As much as environmentalists have been promoting organic agriculture, the use of fertilisers is still important for Africa to achieve food sustainability.
This according to Andy Watt, managing director of Syngenta East Africa, in an interview with How we made it in Africa.
“Organic agriculture is not a choice for Africa at the moment. Africa needs to be able to produce enough food for itself, and to achieve this farmers should use fertiliser to harvest a good crop. This is not possible through organic agriculture,” says Watt.
He maintains that organic agriculture is a luxury for the overpaid and overfed western world. Due to its low yield it is not the appropriate way for farming for an underfed continent like Africa.
“We need to push for intensive production of food in Africa to achieve food sustainability, either way I do not advocate for overuse of pesticides due to its negative effects on the environment,” he says.
Among the services rolled out by Syngenta is input insurance which covers farmers from making losses when crop production fails due to rainfall patterns.
“By securing the value of the seed we will encourage farmers to invest in high breed quality varieties confidently, knowing that in case anything goes wrong they will receive their money spent back,” he said.
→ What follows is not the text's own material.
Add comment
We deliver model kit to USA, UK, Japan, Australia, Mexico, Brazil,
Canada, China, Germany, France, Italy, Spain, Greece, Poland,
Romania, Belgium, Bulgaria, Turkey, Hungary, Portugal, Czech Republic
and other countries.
The project was tried out in Laikipai, Kenya last year in partnership with UAP Insurance and mobile operator Safaricom. A record of 220 farmers were involved in the test project out which 200 were compensated automatically through Safaricom’s M-PESA mobile money transfer service due to the dry season which affected crop production.
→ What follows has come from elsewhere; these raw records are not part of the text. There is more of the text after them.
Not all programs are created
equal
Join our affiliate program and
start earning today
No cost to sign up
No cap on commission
Other areas where the pilot project were undertaken include, Iten, Oyugis, Kisii, Embu, Eldoret, Bungoma and Teso.
Watt reckons that the government should invest more in training farmers.
“Many farmers do not have enough information [on] new farming techniques. They still use old techniques which are susceptible to crop diseases leading to low yields. Syngenta is partnering with extension services to provide training for farmers in selected parts of the country,” he said.
He says that with the construction of a proper infrastructure network in the country, Kenyan farmers will be more competitive in the export business globally and reap higher profit margins. “The competitiveness of Africa farmers in the international market is [hindered] by a poor infrastructure network. The costs of getting their products to the border for export is both time consuming and costly, and eats into their profits.”